The secret to having a long and fulfilling life may be as simple as getting a puppy, new research suggests.

A new study found that owning a dog and having a happy marriage and plenty of good friends could be the key to longevity.

The 72-year-long Grant study, which examined 268 young, white, healthy male college sophomores living in the U.S. from 1940 to present day, found that these three factors are more important than any benefits inherited from birth like genes, wealth or class when pursuing long life.

The findings show that longevity is significantly more influenced by happiness than social class, suggesting that having a loving family and a wife is much more important that having a trust fund or being born upper class.

Study director George Vaillant of Harvard Medical School told BBC Radio Four's Today Program that fulfilling relationships were the key to happy and long life. He added that only four of the 31 single men in the study were still alive today compared with more than a third of those in good relationships.

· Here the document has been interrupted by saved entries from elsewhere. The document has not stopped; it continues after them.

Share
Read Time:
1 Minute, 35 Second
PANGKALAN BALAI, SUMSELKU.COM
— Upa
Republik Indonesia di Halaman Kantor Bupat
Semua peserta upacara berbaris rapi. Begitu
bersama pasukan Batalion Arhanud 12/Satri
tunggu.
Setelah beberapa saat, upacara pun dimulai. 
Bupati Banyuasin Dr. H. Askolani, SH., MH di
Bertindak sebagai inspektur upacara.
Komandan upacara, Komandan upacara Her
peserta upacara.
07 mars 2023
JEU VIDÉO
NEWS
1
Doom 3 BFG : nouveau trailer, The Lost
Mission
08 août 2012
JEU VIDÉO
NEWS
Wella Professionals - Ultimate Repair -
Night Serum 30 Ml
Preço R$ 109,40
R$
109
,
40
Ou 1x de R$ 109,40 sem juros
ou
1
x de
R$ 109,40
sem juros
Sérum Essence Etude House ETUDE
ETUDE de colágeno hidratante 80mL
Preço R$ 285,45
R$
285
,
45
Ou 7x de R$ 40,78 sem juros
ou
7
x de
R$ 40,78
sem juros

"Having a loving family is terribly important, but from 70 to 90 years old you'd be surprised at the people who, despite enormous deprivation, manage to find love later on," he told BBC.

"If you want to be happy, and don't have a six-month-old baby to trade smiles with, get yourself a puppy," he said, adding that the finding on happiness is that "happiness" is the wrong word.

"The right words for happiness are emotional intelligence, relationships, joy, connections and resilience," he said.

The long-term study also found that marriages bring significantly more contentment after the age of 70, and the habits formed before the age of 50 is significantly more important than genetics in determining how people age after the age of 80.

"The credit for growing old with grace and vitality, it seems, goes more to ourselves than to our stellar genetic makeup," Vaillant said.

Vaillant said that the findings of the study gave him "an awful lot of hope," and that it is never too late to find happiness.

"Having a loving family is terribly important, but from 70 to 90 years old you'd be surprised at the people who, despite enormous deprivation, manage to find love later on," he said.

Findings from previous studies also showed that owning a pet dog improves a person's physical and mental wellbeing more than owning a cat.

A study from Queens University in the UK found that dogs prevented people from getting sick and helped people recover more quickly by boosting their owner's immune system. Dog owners were also found to get more exercise and have lower blood pressure and lower cholesterol.